[Opening DATASET RECORDS section]

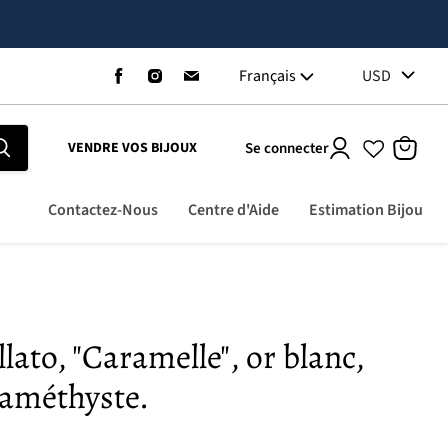
Trouvez-
Trouvez-
Trouvez-
Français
USD
nous
nous
nous
sur
sur
sur
Facebook
Instagram
Email
Se connecter
VENDRE VOS BIJOUX
Voir
le
panier
Contactez-Nous
Centre d'Aide
Estimation Bijou
ato, "Caramelle", or blanc,
 améthyste.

[Closing DATASET RECORDS section]

- ABOUT THIS TASK
If a record above contains a picture, leave the picture out and transcribe everything else exactly.

- SOLUTION TO THIS TASK
Trouvez-
Trouvez-
Trouvez-
Français
USD
nous
nous
nous
sur
sur
sur
Facebook
Instagram
Email
Se connecter
VENDRE VOS BIJOUX
Voir
le
panier
Contactez-Nous
Centre d'Aide
Estimation Bijou
ato, "Caramelle", or blanc,
 améthyste.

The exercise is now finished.